Part of training yourself to succeed in weight loss, is training the mind. You are capable of so many things if you only put your mind to it, and weight loss is no different. When we don't want to do something, we have every excuse in the book...it's raining (so, workout indoors), I'm too busy (yet you're on Facebook or social media or texting for an hour), I don't have a gym membership (walking is free and so are body weight exercises), I have kids (workout with them), etc. The list goes on and on.

There are only ever 3 legit excuses that are good ones for not working out. 1)if you are seriously hurt or injured 2)is if you are sick to the point of high fever/vomiting/pain 3)life or death situations you must attend to. That's it. Otherwise get in the serious habit of...I hate to say it, but it's true...forcing yourself to workout through your typical excuses. If you come home from work and you are exhausted, tell yourself, I will walk or lift for 20 minutes. Something is better than nothing, but you've got to get your mind on board. When you wake up and you just don't feel like you're typical workout, do it anyway. I cannot express that sentiment enough...do it...anyway! You have to figure out a way to silence that negative voice that tells you, you can't because you really and truly can.

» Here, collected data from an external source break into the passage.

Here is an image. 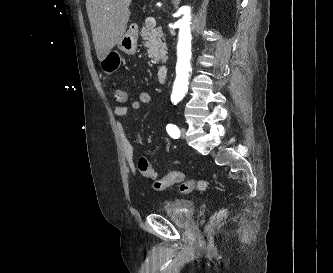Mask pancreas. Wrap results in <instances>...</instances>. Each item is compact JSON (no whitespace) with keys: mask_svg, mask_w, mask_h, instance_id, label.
Returning <instances> with one entry per match:
<instances>
[{"mask_svg":"<svg viewBox=\"0 0 333 273\" xmlns=\"http://www.w3.org/2000/svg\"><path fill=\"white\" fill-rule=\"evenodd\" d=\"M140 35L153 63L157 64L160 60L166 58L167 47L166 43L163 42L164 35L161 29L154 28L148 22H145Z\"/></svg>","mask_w":333,"mask_h":273,"instance_id":"obj_1","label":"pancreas"}]
</instances>
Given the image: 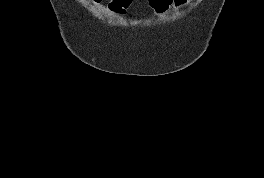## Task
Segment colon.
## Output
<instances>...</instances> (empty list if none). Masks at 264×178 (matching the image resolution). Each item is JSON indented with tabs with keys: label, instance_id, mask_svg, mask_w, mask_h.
<instances>
[{
	"label": "colon",
	"instance_id": "5ec220e1",
	"mask_svg": "<svg viewBox=\"0 0 264 178\" xmlns=\"http://www.w3.org/2000/svg\"><path fill=\"white\" fill-rule=\"evenodd\" d=\"M132 0H110L108 3V9L110 12L117 16H124L127 12ZM151 9L156 14H164L171 4V0H148Z\"/></svg>",
	"mask_w": 264,
	"mask_h": 178
}]
</instances>
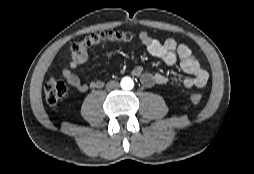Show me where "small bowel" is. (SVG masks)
Instances as JSON below:
<instances>
[{"mask_svg": "<svg viewBox=\"0 0 254 174\" xmlns=\"http://www.w3.org/2000/svg\"><path fill=\"white\" fill-rule=\"evenodd\" d=\"M139 40L150 55L166 65L172 66L179 62L180 70L185 75L184 77L167 76L162 73L146 72L142 67L136 66L133 68L132 73L140 79L145 87L163 85L170 81L178 82L186 89L202 88L207 84L209 80L208 72L203 68L187 45L178 43L171 38L162 42L153 38L145 31L140 32ZM88 58L89 54L87 50L73 52L69 61V67L64 68L62 71L63 76L68 80L70 85L79 91L99 89L103 86V82L100 80H91L88 83H84L74 72L77 67L85 64Z\"/></svg>", "mask_w": 254, "mask_h": 174, "instance_id": "obj_1", "label": "small bowel"}]
</instances>
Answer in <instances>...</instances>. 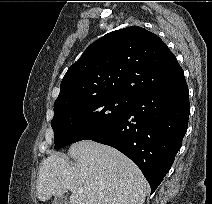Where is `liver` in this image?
<instances>
[{
	"mask_svg": "<svg viewBox=\"0 0 212 204\" xmlns=\"http://www.w3.org/2000/svg\"><path fill=\"white\" fill-rule=\"evenodd\" d=\"M70 165L52 153L39 167L36 194L45 202L71 191L70 204H144L147 181L140 169L118 150L83 140L71 145ZM79 187L84 188L78 193Z\"/></svg>",
	"mask_w": 212,
	"mask_h": 204,
	"instance_id": "1",
	"label": "liver"
}]
</instances>
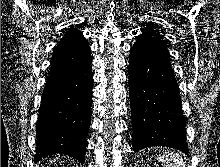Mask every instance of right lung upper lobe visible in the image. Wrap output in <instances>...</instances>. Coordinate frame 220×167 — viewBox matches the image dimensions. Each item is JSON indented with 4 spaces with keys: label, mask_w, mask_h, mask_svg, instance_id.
<instances>
[{
    "label": "right lung upper lobe",
    "mask_w": 220,
    "mask_h": 167,
    "mask_svg": "<svg viewBox=\"0 0 220 167\" xmlns=\"http://www.w3.org/2000/svg\"><path fill=\"white\" fill-rule=\"evenodd\" d=\"M91 61L89 44L77 27L66 29L55 46L50 74L74 70Z\"/></svg>",
    "instance_id": "cb5924a9"
}]
</instances>
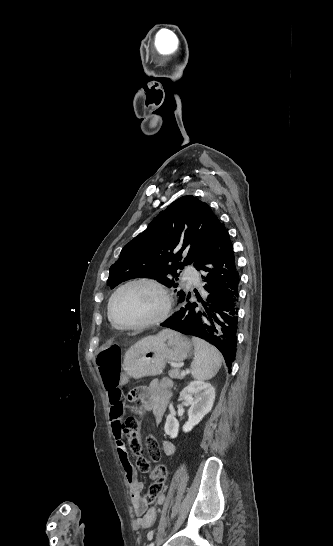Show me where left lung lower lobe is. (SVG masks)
<instances>
[{
	"label": "left lung lower lobe",
	"mask_w": 333,
	"mask_h": 546,
	"mask_svg": "<svg viewBox=\"0 0 333 546\" xmlns=\"http://www.w3.org/2000/svg\"><path fill=\"white\" fill-rule=\"evenodd\" d=\"M194 266L205 273L202 279L208 293L206 301L201 300L200 304L188 302L191 294L181 291L178 304L183 307L161 325L210 342L219 349L226 365L231 368L237 346L239 273L229 234L219 220L206 252Z\"/></svg>",
	"instance_id": "obj_1"
}]
</instances>
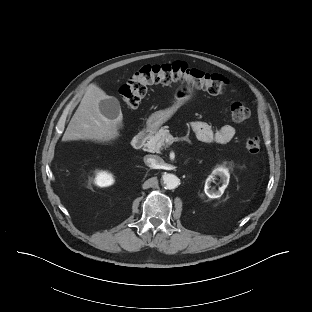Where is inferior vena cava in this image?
<instances>
[{"instance_id":"obj_1","label":"inferior vena cava","mask_w":312,"mask_h":312,"mask_svg":"<svg viewBox=\"0 0 312 312\" xmlns=\"http://www.w3.org/2000/svg\"><path fill=\"white\" fill-rule=\"evenodd\" d=\"M144 163L153 169H159L163 165L164 161L159 156L147 155L144 157Z\"/></svg>"}]
</instances>
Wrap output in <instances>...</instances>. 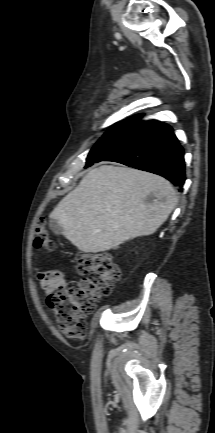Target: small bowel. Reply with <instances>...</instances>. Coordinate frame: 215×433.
I'll list each match as a JSON object with an SVG mask.
<instances>
[{"mask_svg":"<svg viewBox=\"0 0 215 433\" xmlns=\"http://www.w3.org/2000/svg\"><path fill=\"white\" fill-rule=\"evenodd\" d=\"M38 281L42 289L51 294L57 289L66 286L68 283L67 276L59 270L51 269L47 271H40L37 275Z\"/></svg>","mask_w":215,"mask_h":433,"instance_id":"1","label":"small bowel"}]
</instances>
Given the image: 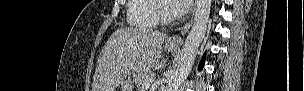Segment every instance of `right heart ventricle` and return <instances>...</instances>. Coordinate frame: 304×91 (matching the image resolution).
I'll list each match as a JSON object with an SVG mask.
<instances>
[{
	"mask_svg": "<svg viewBox=\"0 0 304 91\" xmlns=\"http://www.w3.org/2000/svg\"><path fill=\"white\" fill-rule=\"evenodd\" d=\"M157 0H129L127 20L132 27L155 28L158 24L156 14Z\"/></svg>",
	"mask_w": 304,
	"mask_h": 91,
	"instance_id": "e07e8e85",
	"label": "right heart ventricle"
}]
</instances>
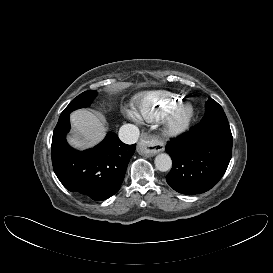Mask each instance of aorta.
<instances>
[{"label":"aorta","instance_id":"1","mask_svg":"<svg viewBox=\"0 0 273 273\" xmlns=\"http://www.w3.org/2000/svg\"><path fill=\"white\" fill-rule=\"evenodd\" d=\"M155 166L161 172L169 171L172 167L171 157L166 153L158 154L155 157Z\"/></svg>","mask_w":273,"mask_h":273}]
</instances>
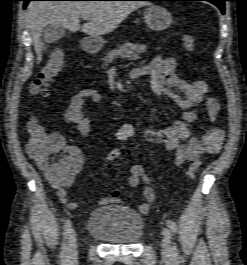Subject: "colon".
<instances>
[{
    "mask_svg": "<svg viewBox=\"0 0 247 265\" xmlns=\"http://www.w3.org/2000/svg\"><path fill=\"white\" fill-rule=\"evenodd\" d=\"M183 48L191 52L195 47V39L192 34H182L180 37ZM64 65V53L60 49L54 50L46 65L30 87L33 96L45 97L48 92L49 82L58 74ZM29 141L26 151L35 162L45 171L49 178L55 180L64 179L71 168V161L63 151V141L56 133L48 132L40 123L36 114H33L28 122ZM120 158V151L112 149L107 154L109 163L116 162ZM201 167V161L195 160L189 168V175L194 176Z\"/></svg>",
    "mask_w": 247,
    "mask_h": 265,
    "instance_id": "1",
    "label": "colon"
}]
</instances>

6 Tips For Accomplishing Your Weight Loss Goals in 2017

6. Be prepared to change your plan

Your January 2017 workout/diet plan is probably not going to be effective come May. In order to continue to see growth and change, as you physically shrink and change, your body has different needs than it did when you started. You may require fewer or more calories depending on how you're workout out, you may need to increase your weight, your distance, what activities you're doing, etc. Part of why people freak out and give up is because that 30 minutes a day they did in January isn't helping them lose the weight that did, in May. Re-evaluate along the way and before you start thinking all your hard work isn't paying off, change what you're doing, give it a few weeks, and see if you don't start to see more weight loss.